#### Records for the task
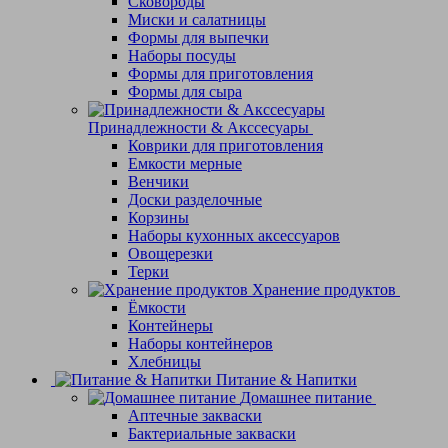
Сковороды
Миски и салатницы
Формы для выпечки
Наборы посуды
Формы для приготовления
Формы для сыра
Принадлежности & Акссесуары
Коврики для приготовления
Емкости мерные
Венчики
Доски разделочные
Корзины
Наборы кухонных аксессуаров
Овощерезки
Терки
Хранение продуктов
Ёмкости
Контейнеры
Наборы контейнеров
Хлебницы
Питание & Напитки
Домашнее питание
Аптечные закваски
Бактериальные закваски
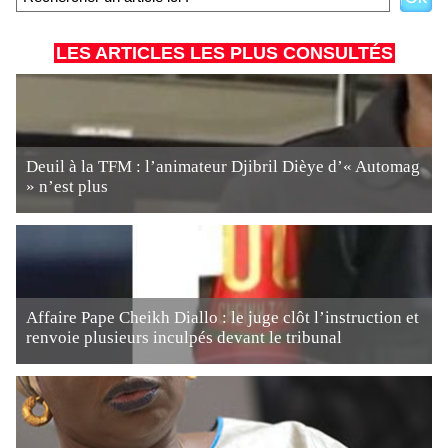
LES ARTICLES LES PLUS CONSULTÉS
Deuil à la TFM : l’animateur Djibril Dièye d’« Automag
» n’est plus
Affaire Pape Cheikh Diallo : le juge clôt l’instruction et
renvoie plusieurs inculpés devant le tribunal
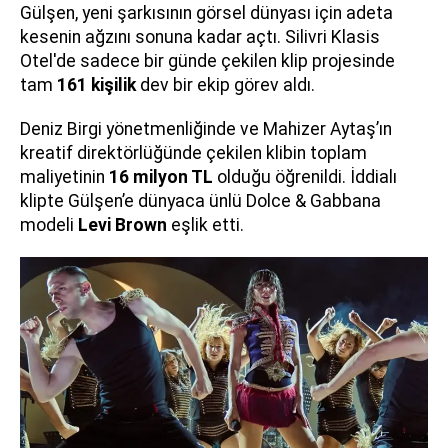
Gülşen, yeni şarkısının görsel dünyası için adeta
kesenin ağzını sonuna kadar açtı. Silivri Klasis
Otel'de sadece bir günde çekilen klip projesinde
tam
161 kişilik
dev bir ekip görev aldı.
Deniz Birgi yönetmenliğinde ve Mahizer Aytaş’ın
kreatif direktörlüğünde çekilen klibin toplam
maliyetinin
16 milyon TL
olduğu öğrenildi. İddialı
klipte Gülşen’e dünyaca ünlü Dolce & Gabbana
modeli
Levi Brown
eşlik etti.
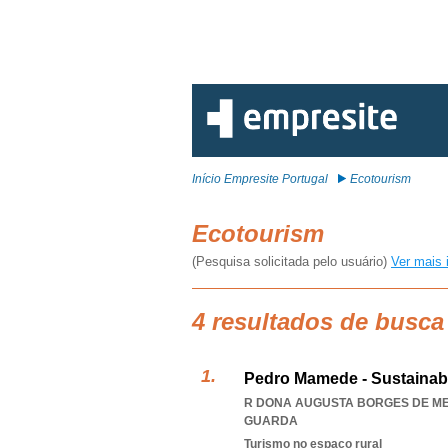
Início Empresite Portugal
Ecotourism
Ecotourism
(Pesquisa solicitada pelo usuário)
Ver mais 
4 resultados de busca
Pedro Mamede - Sustainabl
R DONA AUGUSTA BORGES DE MEL
GUARDA
Turismo no espaço rural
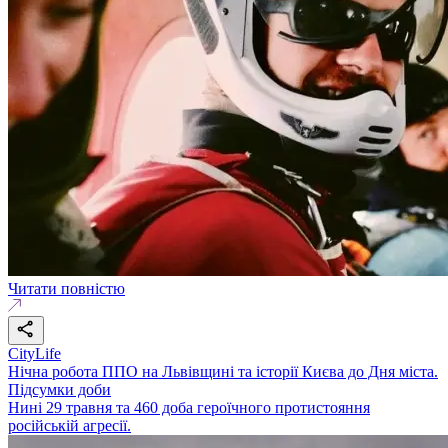
Читати повністю
CityLife
Нічна робота ППО на Львівщині та історії Києва до Дня міста.
Підсумки доби
Нині 29 травня та 460 доба героїчного протистояння
російській агресії.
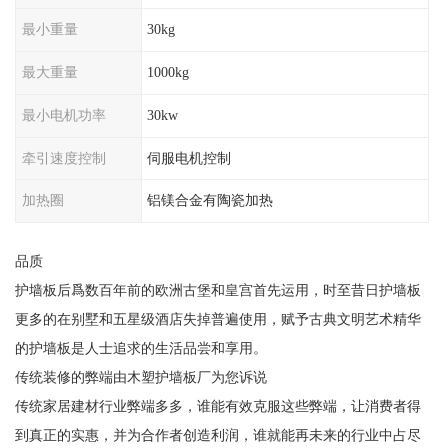
最小重量
30kg
最大重量
1000kg
最小电机功率
30kw
牵引速度控制
伺服电机控制
加热圈
铝镁合金有陶瓷加热
品质
护墙板后爲数百年前的欧洲古堡和皇宫首先运用，时至昔日护墙板
更多的在别墅和五星级酒店失掉普遍使用，赋予古典文明艺术精华
的护墙板是人士追求的生活品尝和享用。
传统装修的弊端由木塑护墙板厂为您诉说
传统家居建材行业弊端多多，谁能有效克服这些弊端，让消费者得
到真正的实惠，并为合作者创造利润，谁就能再未来的行业中占尽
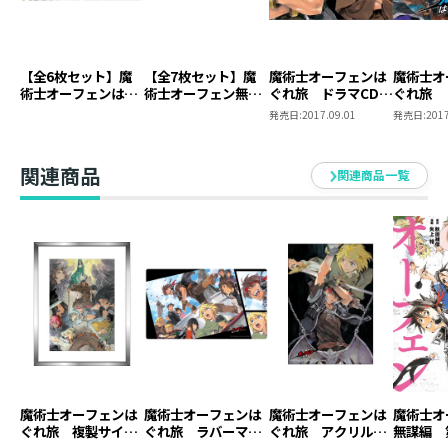
ジェイコブス・マクトーン：山本兼平
リアン・アラート：各務立基
ダン：松本忍
ビィブ・ハガー：東内マリ子
【全6枚セット】魔
【全7枚セット】魔
魔術士オーフェンは
魔術士オ
術士オーフェンはぐ
術士オーフェン無謀
ぐれ旅 ドラマCD
ぐれ旅 
レッタ・ハガー：小山さくら
れ旅 ドラマCD
編 ドラマCD
vol.1「キエサルヒマ
vol.2
発売日:
2017.09.01
発売日:
2017
ワイソン：大地葉
の終端」「約束の地
前編」「
で」
_後編」
ビッグ：富田貴洋
猪爪育人
関連商品
関連商品一覧
對馬芳哲
八木隆典
池田優希
田中進太朗
野上翔
福原綾香
内藤有海
清都ありさ
■STAFF
魔術士オーフェンは
魔術士オーフェンは
魔術士オーフェンは
魔術士
ぐれ旅 複製サイン
ぐれ旅 ラバーマッ
ぐれ旅 アクリルパ
無謀編 
原作：秋田禎信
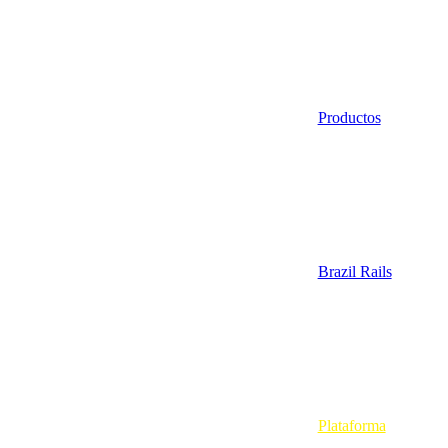
Productos
Brazil Rails
Plataforma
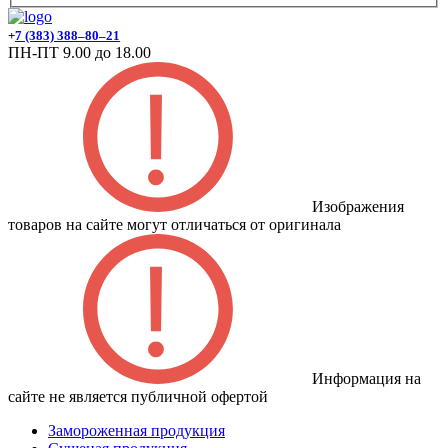
+
7 (383) 388–80–21
ПН-ПТ 9.00 до 18.00
Изображения
товаров на сайте могут отличаться от оригинала
Информация на
сайте не является публичной офертой
Замороженная продукция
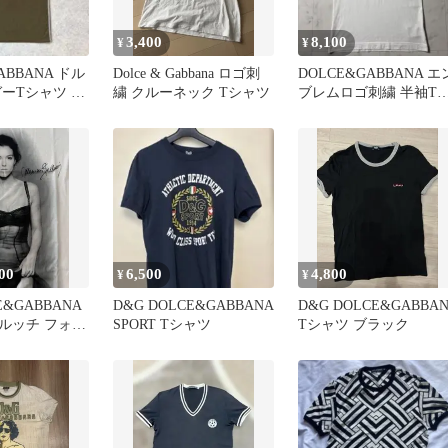
3,400
8,100
¥
¥
ABBANA ドル
Dolce & Gabbana ロゴ刺
DOLCE&GABBANA エ
ーTシャツ c-
繍 クルーネック Tシャツ
ブレムロゴ刺繍 半袖T
ャツ 44 ホワイト
00
6,500
4,800
¥
¥
&GABBANA
D&G DOLCE&GABBANA
D&G DOLCE&GABBA
ルッチ フォト
SPORT Tシャツ
Tシャツ ブラック
 44サイズ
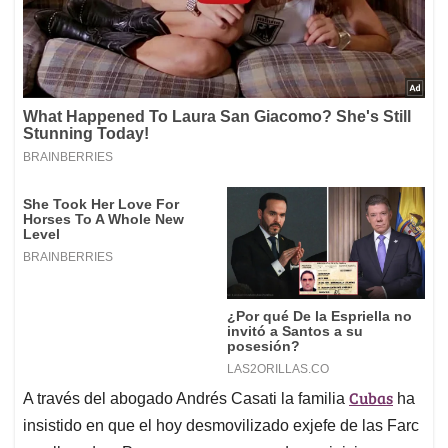
Cubas
A través del abogado Andrés Casati la familia
ha
insistido en que el hoy desmovilizado exjefe de las Farc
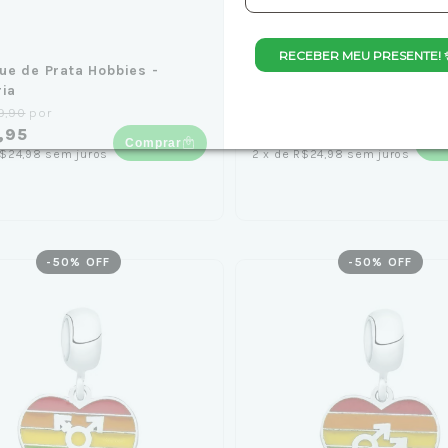
RECEBER MEU PRESENTE! 
ue de Prata Hobbies -
Berloque de Prata Hobbies
ria
Violão
9,90
por
de
R$99,90
por
,95
R$49,95
Comprar
Co
$24,98
sem juros
2
x
de
R$24,98
sem juros
-
50
% OFF
-
50
% OFF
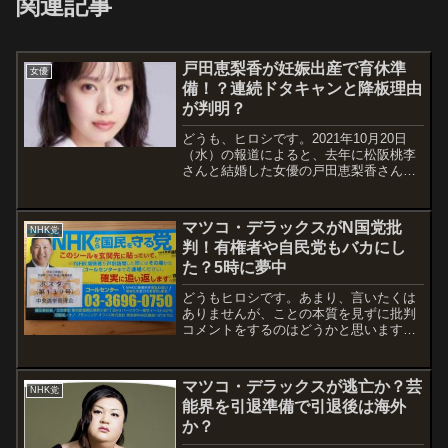
関連記事
戸田恵梨香が妊娠出産で育休準
女優
備！？連続ドタキャンと降板理由
が判明？
どうも、ヒロシです。2021年10月20日
（水）の報道によると、去年に松阪桃李
さんと結婚した女優の戸田恵梨香さんが
連続のドタキャンや来年4月からの主演ド
ラマなどを突然降板するという事態にな
っているようです。スタッフ間では「戸
マツコ・デラックスがN国党批
NHK党
田さん、何かあったのでは？」と心配
判！有権者や自民党もバカにし
の...
た？5時に夢中
どうもヒロシです。あまり、言いたくは
ありませんが、ことの本質を見ずに批判
コメントをするのはどうかと思います。
特に、政治に関しては気を付けなければ
いけません。それが有名人であればある
ほど、批判するときは気を付けなければ
マツコ・デラックスが逃亡か？芸
NHK党
いけないと思います。私個人的には、マ
能界を引退準備で引退後は海外
ツコ・デ...
か？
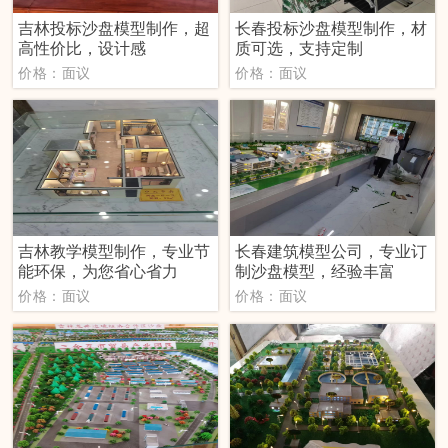
吉林投标沙盘模型制作，超
长春投标沙盘模型制作，材
高性价比，设计感
质可选，支持定制
价格：面议
价格：面议
吉林教学模型制作，专业节
长春建筑模型公司，专业订
能环保，为您省心省力
制沙盘模型，经验丰富
价格：面议
价格：面议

#### Task statement
Show each line of the material above where "Hobbies" occurs.

#### Response
ue de Prata Hobbies -
Berloque de Prata Hobbies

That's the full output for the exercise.